Pengawasan yang lebih ketat diperlukan karena sebagian besar warga Sumsel yang terpapar adalah mereka yang tanpa gejala. Berdasarkan Pedoman Pencegahan dan Pengendalian Covid-19 revisi ke 5 menunjukkan mereka yang tanpa gejala bisa melakukan isolasi mandiri.
Nyatanya, di Sumsel dari jumlah kasus yang sudah mencapai 3.909 kasus positif Covid-19 (16 Agustus 2020), sekitar 70 persen adalah orang tanpa gejala dengan rentang usia (22-25 tahun).”Rata-rata orang tak bergejala adalah mereka yang memiliki mobilitas tinggi,”ujar Lesty.
Sampai saat ini, ada 1.101 warga Sumsel yang dalam proses perawatan. Dari jumlah tersebut sekitar 428 orang dirawat di rumah sakit, sedangkan 673 orang melakukan isolasi mandiri. Untuk itu, diperlukan pengawasan ketat, terutama dari pertugas kesehatan, untuk memantau perkembangan mereka yang masuk dalam program isolasi mandiri. ”Jika tenaga kesehatan tidak mencukupi bisa tentu bisa ditambah. Daerah kan punya anggarannya,” ucap Lesty.

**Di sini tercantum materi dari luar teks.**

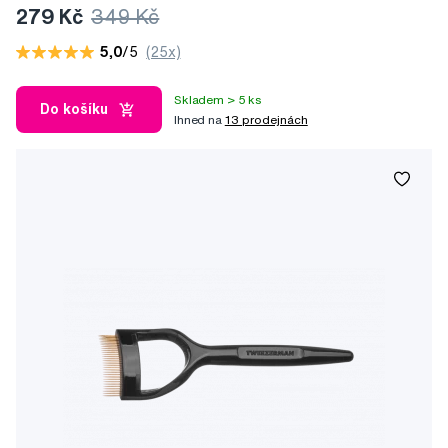
279 Kč
349 Kč
5,0
/5
(25x)
Skladem > 5 ks
Do košíku
Ihned na
13 prodejnách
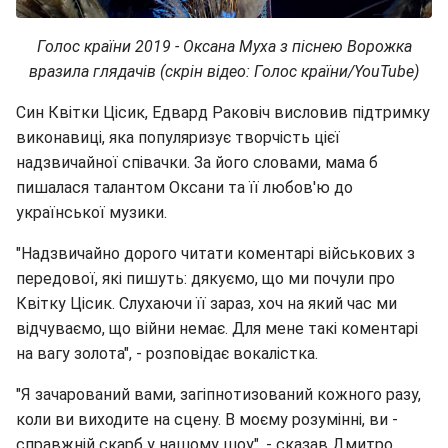
Голос країни 2019 - Оксана Муха з піснею Ворожка
вразила глядачів (скрін відео: Голос країни/YouTube)
Син Квітки Цісик, Едвард Раковіч висловив підтримку
виконавиці, яка популяризує творчість цієї
надзвичайної співачки. За його словами, мама б
пишалася талантом Оксани та її любов'ю до
української музики.
"Надзвичайно дорого читати коментарі військових з
передової, які пишуть: дякуємо, що ми почули про
Квітку Цісик. Слухаючи її зараз, хоч на який час ми
відчуваємо, що війни немає. Для мене такі коментарі
на вагу золота", - розповідає вокалістка.
"Я зачарований вами, загіпнотизований кожного разу,
коли ви виходите на сцену. В моєму розумінні, ви -
справжній скарб у нашому шоу", - сказав Дмитро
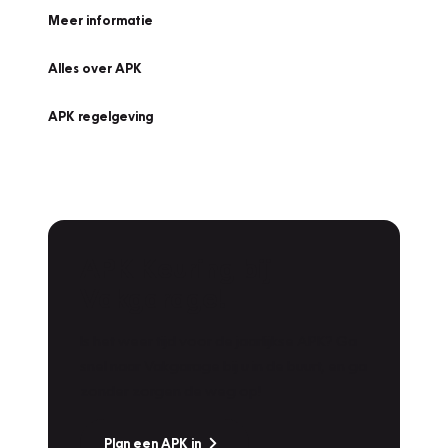
Meer informatie
Alles over APK
APK regelgeving
APK Keuring bij
Vakgarage!
Is het weer tijd voor de jaarlijkse APK? Ga
snel naar Vakgarage bij u in de buurt, en ga
zonder zorgen de weg op!
Plan een APK in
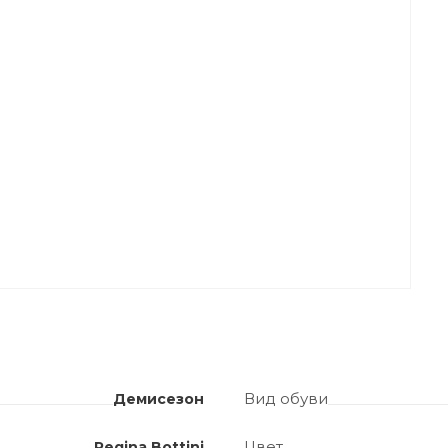
Вид обуви
Демисезон
Цвет
Regina Bottini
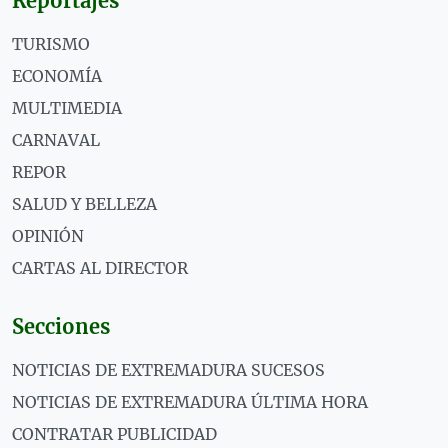
Reportajes
TURISMO
ECONOMÍA
MULTIMEDIA
CARNAVAL
REPOR
SALUD Y BELLEZA
OPINIÓN
CARTAS AL DIRECTOR
Secciones
NOTICIAS DE EXTREMADURA SUCESOS
NOTICIAS DE EXTREMADURA ÚLTIMA HORA
CONTRATAR PUBLICIDAD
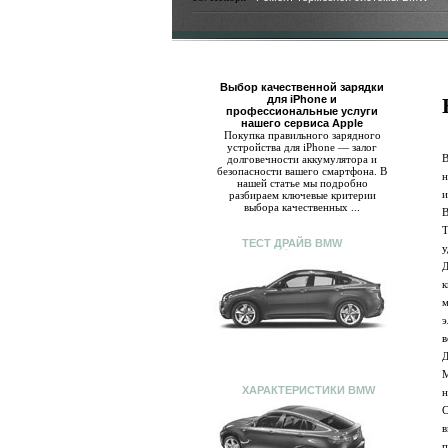
Выбор качественной зарядки
для iPhone и
профессиональные услуги
нашего сервиса Apple
Покупка правильного зарядного
устройства для iPhone — залог
В
долговечности аккумулятора и
безопасности вашего смартфона. В
н
нашей статье мы подробно
и
разбираем ключевые критерии
выбора качественных ...
В
Т
ТЕСТ ДРАЙВ BMW
у
Д
к
м
э
в
Д
М
ХАРАКТЕРИСТИКИ BMW
н
С
в
п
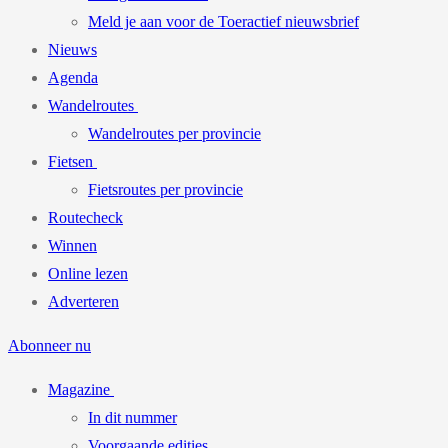
Meld je aan voor de Toeractief nieuwsbrief
Nieuws
Agenda
Wandelroutes
Wandelroutes per provincie
Fietsen
Fietsroutes per provincie
Routecheck
Winnen
Online lezen
Adverteren
Abonneer nu
Magazine
In dit nummer
Voorgaande edities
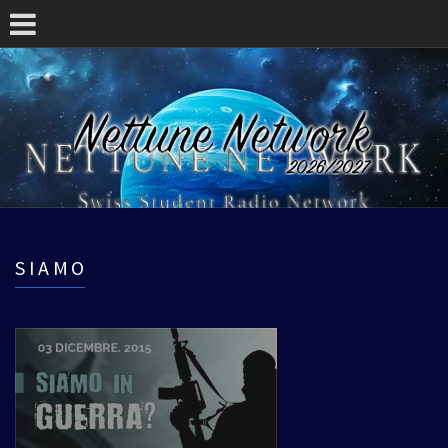
SIAMO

Dalam hal pemeriksaan, ucap Lesty, saat ini sudah ada 48 rumah sakit yang dapat menangani Covid-19, lima rumah sakit yang menjadi rujukan dari Pemerintah pusat, sisanya merupakan rumah sakit lini kedua. Kapasitas laboratorium reaksi polimerase berantai (PCR) sudah ditingkatkan dari 250 spesimen pada awal masa pandemi, sekarang sudah mencapai 1.200 spesimen.
Mengurangi penularan
Sebelumnya, pakar epidemiologi dari Universitas Sriwijaya, Iche Andriany Liberty, berharap agar pergub ini dapat menjadi instrumen untuk mengurangi angka penularan Covid-19 yang sampai saat ini masih terjadi di Sumsel. Bahkan, di beberapa titik di kota Palembang pun masih terpantau ada sejumlah tempat publik yang tidak menerapkan protokol kesehatan. ”Ini tentu harus segera didisplinkan,” ujar Iche.
Di sisi lain, Iche berharap ada edukasi kepada masyarakat terkait pandemi ini terutama untuk menghilangkan stigma negative yang dibebankan kepada para penderita Covid-19 sehingga menimbulkan ketakutan pada masyarakat untuk diperiksa. Hal ini terlihat dari angka kematian yang masih tinggi di Sumsel dimana telah mencapai 207 kasus atau sekitar 5,30 persen dari jumlah kasus positif Covid-19 di Sumsel.
Kebanyakan mereka yang meninggal adalah yang sudah datang ke rumah sakit dalam kondisi sudah parah. Hal ini tentu bisa dicegah apabila masyarakat datang ke RS lebih dini. ”Untuk itu, diharapkan dengan dikeluarkan pergub ini semua pihak dapat berperan menghilangkan stigma tersebut,” ucap Iche.